Items from a dataset

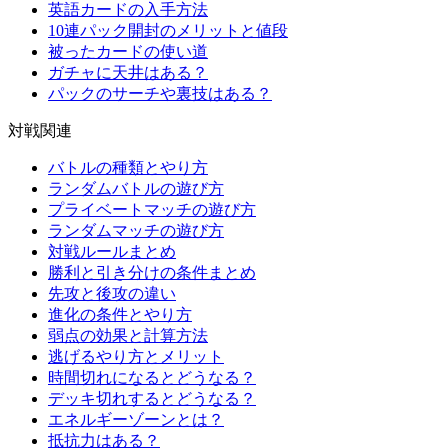
英語カードの入手方法
10連パック開封のメリットと値段
被ったカードの使い道
ガチャに天井はある？
パックのサーチや裏技はある？
対戦関連
バトルの種類とやり方
ランダムバトルの遊び方
プライベートマッチの遊び方
ランダムマッチの遊び方
対戦ルールまとめ
勝利と引き分けの条件まとめ
先攻と後攻の違い
進化の条件とやり方
弱点の効果と計算方法
逃げるやり方とメリット
時間切れになるとどうなる？
デッキ切れするとどうなる？
エネルギーゾーンとは？
抵抗力はある？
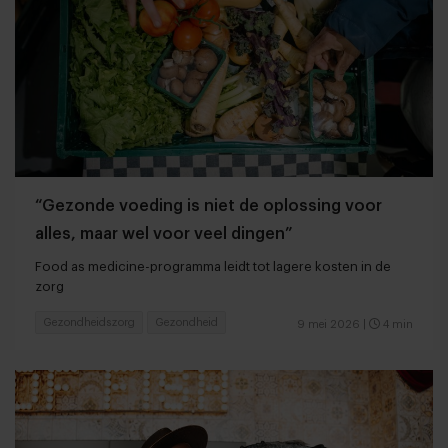
“Gezonde voeding is niet de oplossing voor
alles, maar wel voor veel dingen”
Food as medicine-programma leidt tot lagere kosten in de
zorg
Gezondheidszorg
Gezondheid
9 mei 2026
|
4 min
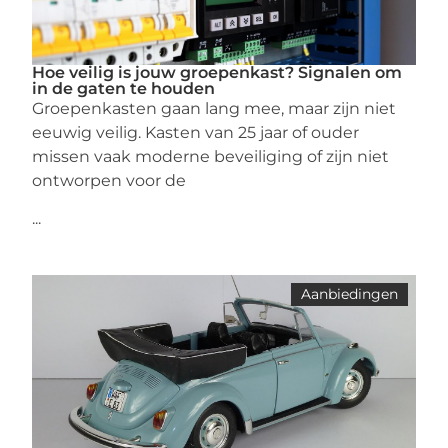
Hoe veilig is jouw groepenkast? Signalen om
in de gaten te houden
Groepenkasten gaan lang mee, maar zijn niet
eeuwig veilig. Kasten van 25 jaar of ouder
missen vaak moderne beveiliging of zijn niet
ontworpen voor de
...
Aanbiedingen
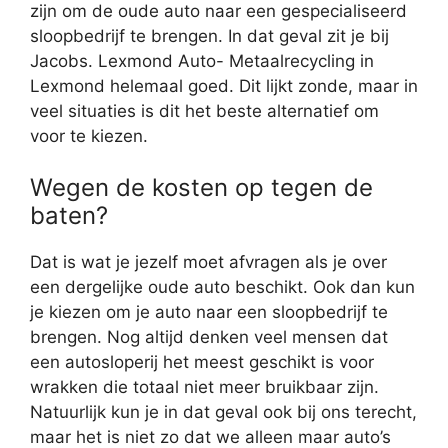
zijn om de oude auto naar een gespecialiseerd
sloopbedrijf te brengen. In dat geval zit je bij
Jacobs. Lexmond Auto- Metaalrecycling in
Lexmond helemaal goed. Dit lijkt zonde, maar in
veel situaties is dit het beste alternatief om
voor te kiezen.
Wegen de kosten op tegen de
baten?
Dat is wat je jezelf moet afvragen als je over
een dergelijke oude auto beschikt. Ook dan kun
je kiezen om je auto naar een sloopbedrijf te
brengen. Nog altijd denken veel mensen dat
een autosloperij het meest geschikt is voor
wrakken die totaal niet meer bruikbaar zijn.
Natuurlijk kun je in dat geval ook bij ons terecht,
maar het is niet zo dat we alleen maar auto’s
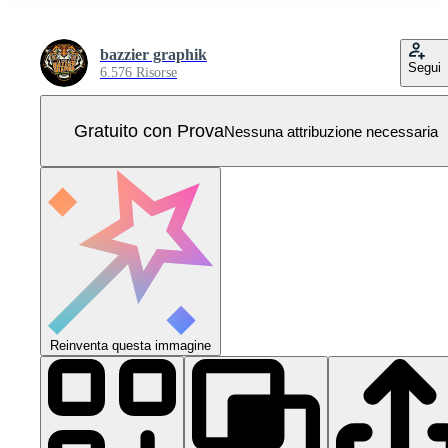
bazzier graphik
Segui
6.576 Risorse
Gratuito con Prova
Nessuna attribuzione necessaria
Reinventa questa immagine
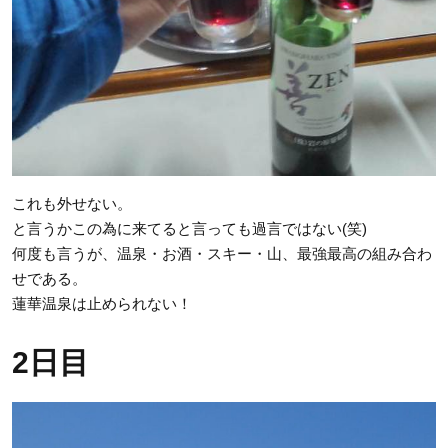
これも外せない。
と言うかこの為に来てると言っても過言ではない(笑)
何度も言うが、温泉・お酒・スキー・山、最強最高の組み合わ
せである。
蓮華温泉は止められない！
2日目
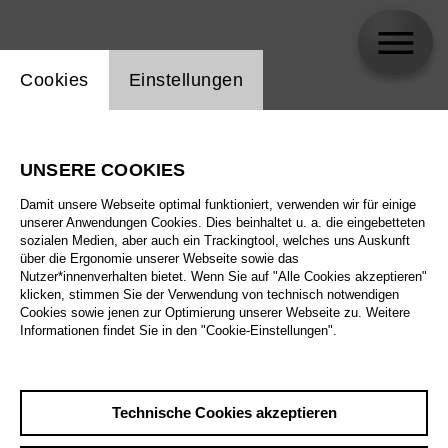
Einstellung Website Cookie
Cookies
Einstellungen
Dan Trenchard
UNSERE COOKIES
Biographie
Damit unsere Webseite optimal funktioniert, verwenden wir für einige
unserer Anwendungen Cookies. Dies beinhaltet u. a. die eingebetteten
Spielplan
sozialen Medien, aber auch ein Trackingtool, welches uns Auskunft
über die Ergonomie unserer Webseite sowie das
Nutzer*innenverhalten bietet. Wenn Sie auf "Alle Cookies akzeptieren"
klicken, stimmen Sie der Verwendung von technisch notwendigen
Cookies sowie jenen zur Optimierung unserer Webseite zu. Weitere
Informationen findet Sie in den "Cookie-Einstellungen".
Technische Cookies akzeptieren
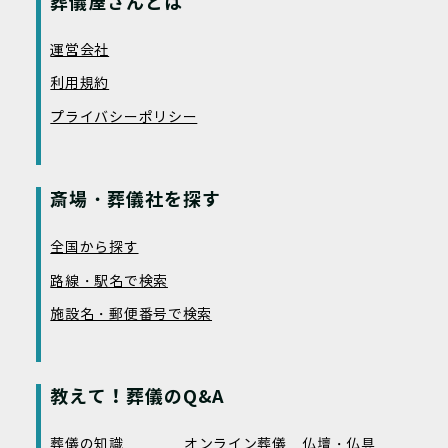
葬儀屋さんとは
運営会社
利用規約
プライバシーポリシー
斎場・葬儀社を探す
全国から探す
路線・駅名で検索
施設名・郵便番号で検索
教えて！葬儀のQ&A
葬儀の知識
オンライン葬儀
仏壇・仏具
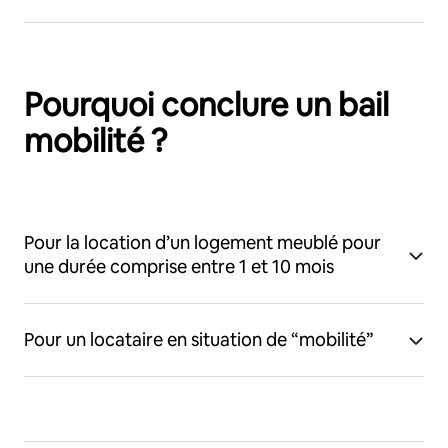
Pourquoi conclure un bail
mobilité ?
Pour la location d’un logement meublé pour
une durée comprise entre 1 et 10 mois
Pour un locataire en situation de “mobilité”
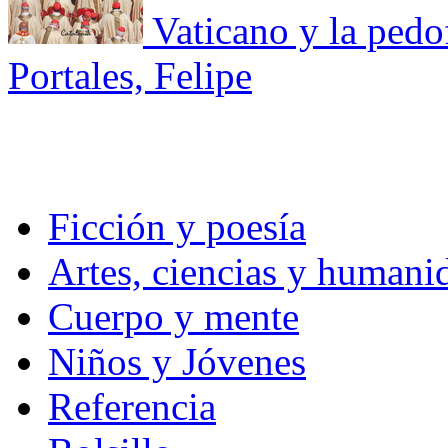
Vaticano y la pedof
Portales, Felipe
Ficción y poesía
Artes, ciencias y humani
Cuerpo y mente
Niños y Jóvenes
Referencia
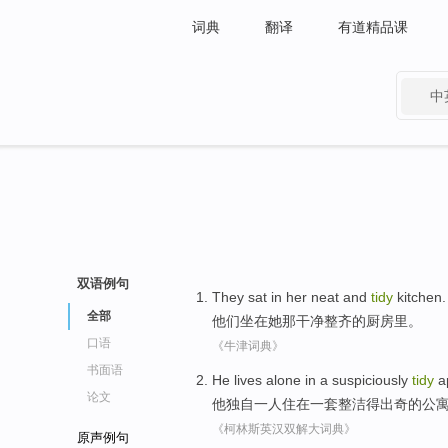
词典
翻译
有道精品课
中
有道 - 网易旗下搜索
双语例句
They
sat in
her
neat
and
tidy
kitchen
.
全部
他们
坐在
她
那干净
整齐
的
厨房里
。
口语
《牛津词典》
书面语
He
lives alone
in
a
suspiciously
tidy
a
论文
他
独自
一人住
在
一
套
整洁
得
出奇
的公
《柯林斯英汉双解大词典》
原声例句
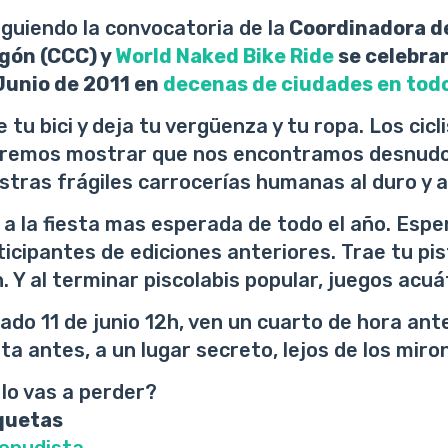
Siguiendo la convocatoria
de la
Coordinadora de
gón (CCC) y
World Naked Bike Ride
se celebrar
Junio de 2011 en
decenas de ciudades en tod
e tu bici y deja tu vergüenza y tu ropa. Los cic
remos mostrar que nos encontramos desnudos
stras frágiles carrocerías humanas al duro y a
 a la fiesta mas esperada de todo el año. Esp
ticipantes de ediciones anteriores. Trae tu pi
. Y al terminar piscolabis popular, juegos acuá
ado 11 de junio 12h, ven un cuarto de hora ant
ita antes, a un lugar secreto, lejos de los miro
 lo vas a perder?
quetas
lonudista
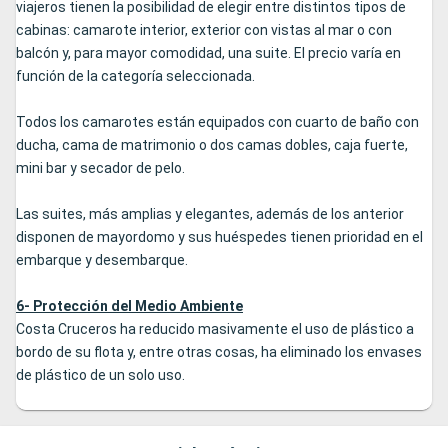
viajeros tienen la posibilidad de elegir entre distintos tipos de
cabinas: camarote interior, exterior con vistas al mar o con
balcón y, para mayor comodidad, una suite. El precio varía en
función de la categoría seleccionada.
Todos los camarotes están equipados con cuarto de baño con
ducha, cama de matrimonio o dos camas dobles, caja fuerte,
mini bar y secador de pelo.
Las suites, más amplias y elegantes, además de los anterior
disponen de mayordomo y sus huéspedes tienen prioridad en el
embarque y desembarque.
6- Protección del Medio Ambiente
Costa Cruceros ha reducido masivamente el uso de plástico a
bordo de su flota y, entre otras cosas, ha eliminado los envases
de plástico de un solo uso.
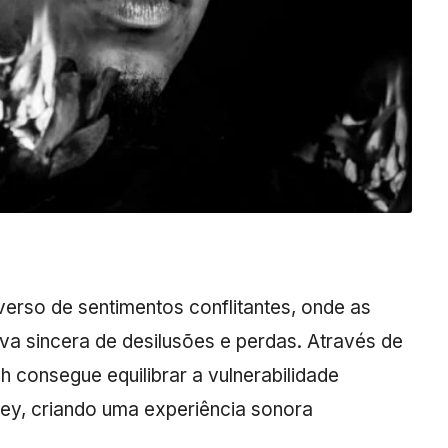
erso de sentimentos conflitantes, onde as
va sincera de desilusões e perdas. Através de
h consegue equilibrar a vulnerabilidade
sey, criando uma experiência sonora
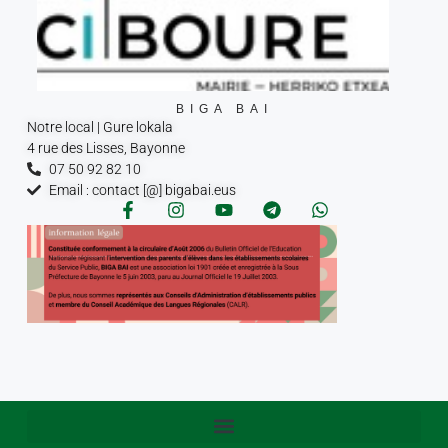
BIGA BAI
Notre local | Gure lokala
4 rue des Lisses, Bayonne
07 50 92 82 10
Email : contact [@] bigabai.eus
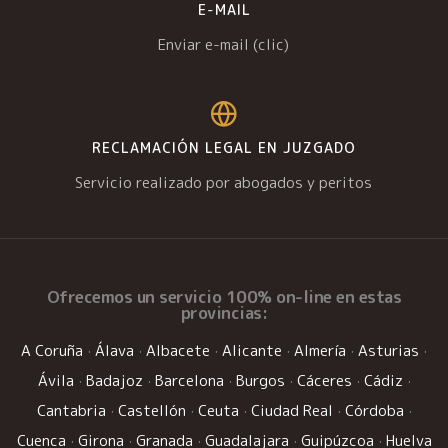
E-MAIL
Enviar e-mail (clic)
RECLAMACIÓN LEGAL EN JUZGADO
Servicio realizado por abogados y peritos
Ofrecemos un
servicio 100% on-line
en estas
provincias:
A Coruña
·
Álava
·
Albacete
·
Alicante
·
Almería
·
Asturias
·
Ávila
·
Badajoz
·
Barcelona
·
Burgos
·
Cáceres
·
Cádiz
·
Cantabria
·
Castellón
·
Ceuta
·
Ciudad Real
·
Córdoba
·
Cuenca
·
Girona
·
Granada
·
Guadalajara
·
Guipúzcoa
·
Huelva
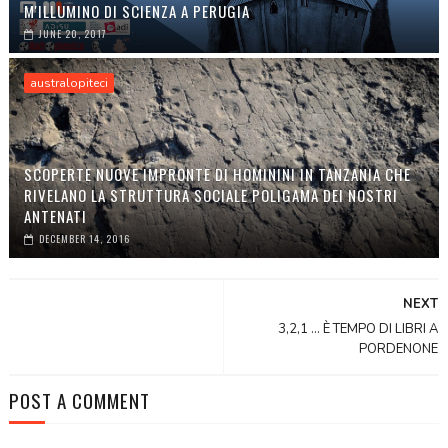
M'ILLUMINO DI SCIENZA A PERUGIA
JUNE 20, 2017
australopiteci
SCOPERTE NUOVE IMPRONTE DI HOMININI IN TANZANIA CHE
RIVELANO LA STRUTTURA SOCIALE POLIGAMA DEI NOSTRI
ANTENATI
DECEMBER 14, 2016
NEXT
3,2,1 ... È TEMPO DI LIBRI A
PORDENONE
POST A COMMENT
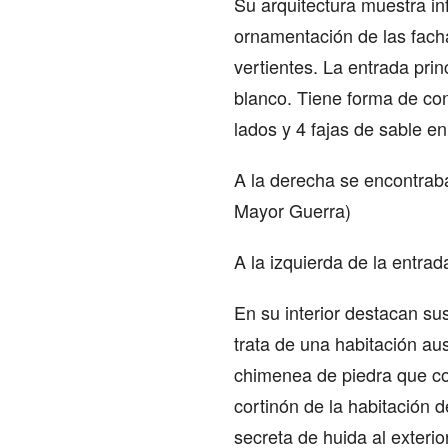
Su arquitectura muestra in
ornamentación de las facha
vertientes. La entrada pr
blanco. Tiene forma de con
lados y 4 fajas de sable en
A la derecha se encontraba
Mayor Guerra)
A la izquierda de la entra
En su interior destacan sus
trata de una habitación au
chimenea de piedra que co
cortinón de la habitación d
secreta de huida al exterior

# [Activity]
Lines that include the word "maar" are to be extracted from the data above.

# [Written response]
alles, maar wel voor veel dingen”
Groepenkasten gaan lang mee, maar zijn niet
Lexmond helemaal goed. Dit lijkt zonde, maar in
maar het is niet zo dat we alleen maar auto’s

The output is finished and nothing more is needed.